Thursday, February 25, 2010

aiming for gold

No time to blog... Busy knitting for a gold medal:


I'll distract you with a picture of my nephew-dog, Gizmo:


Gizmo sez, "I am the cutest thing on this blog!"

Uh oh... those are fightin' words.

Thursday, February 18, 2010

news flash

We interrupt the Winter Olympics to bring you this news flash - it's spring and moving quickly towards summer.

My crocuses are blooming (ignore the dead looking cranesbill geranium):


My white bleeding heart is over a foot tall and you can see branches with the "hearts" on them:


My daffodils will be blooming soon:


My neighbour's daffodils are already blooming.

And do you know what else? Hubby is outside cutting the lawn. We've lived here for almost 10 years and the earliest he's done the first cut is April. It's Feb 18th for crying out loud! I was on the phone to my sister complaining and she just laughed at me. You can't even see the ground where she lives because there's at least 2 feet of snow covering it.

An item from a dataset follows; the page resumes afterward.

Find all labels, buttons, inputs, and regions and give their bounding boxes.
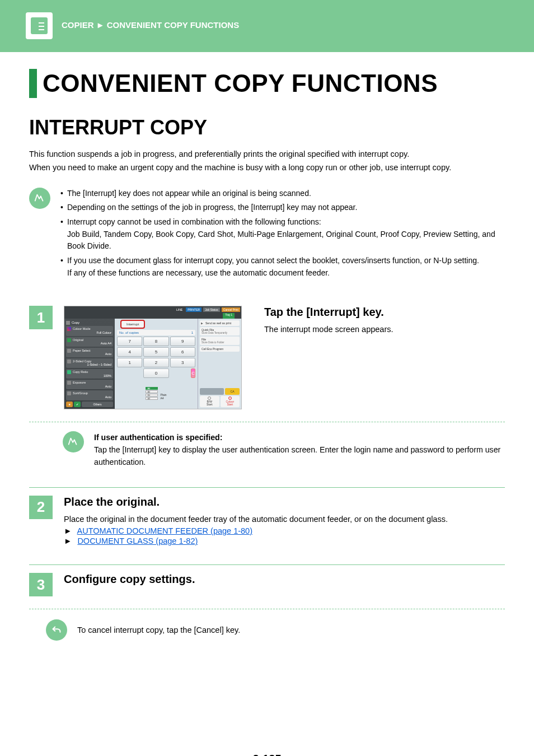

Makes me wonder if we're going to get a super hot summer this year. I am grateful that we've upgraded to vehicles with a/c.

Monday, February 15, 2010

Canada wins gold!

We won a gold medal yesterday. Yahoo! What better way to start my Olympic tourist day than to visit some gold...


This is the Royal Canadian Mint's $1M gold coin. It's huge!!!


And then I tried to heft a gold bar. I tried to do it with one hand but I was warned to use both because it weighs 28 pounds.

I wanted to see the Olympic medals but the wait was approx. 3.5 hours which would take up half of my day so I moved on to the Northern Canada House.


This is Mister Muskox. Pretty scary looking horns. Although Gladys was unable to join me today, I managed to enable myself into a little qiviut.


The sock touched the oldest rock in the world. And then we trooped over to the waterfront and visited the Olympic flame.


Here's a better picture sans chainlink fence:


I met up with hubby and we had lunch on the Library Square steps - just like the good ole days when I used to work downtown. After lunch, I waited in line to enter the Bell Ice Cube (nothing exciting to see in there). A woman saw me knitting and asked me if I was magic looping. I nearly dropped my sock!!! I gave her a brief demo before she moved away. Someone else in the line asked me if I was knitting a hat because it was so small. A husband in a different part of the line made some comment to his wife and I heard her response, "You want me to do something useful standing in line?". He is sleeping on the couch tonite!

I stopped in at one of the celebration sites and convinced a coupla Mounties to pose with my sock:


Lookit the dimples on Mr. Hunk!!! They asked me what the sock was about and I explained the whole Knitting Olympics and watched their eyes glaze over.

And this is as close as we got to Sochi World:


The line ups were crazy and by late afternoon, my feet were sore and I could feel myself getting cranky. So I'm back home and contemplating my Ravelympic project:


I actually finished the sleeve and tried it on. Too tight!!! So I've frogged it all the way back to the beginning of the sleeve and I'll add a few rows here and there to make it bigger. I hate my big arms.

Sunday, February 14, 2010

Strong and FREE

Finally got Tony's photos off the camera -- here I am at the opening ceremonies, hoisting a cup of Team Canada Ravelympics' official drink — an apple cider (7% alcohol).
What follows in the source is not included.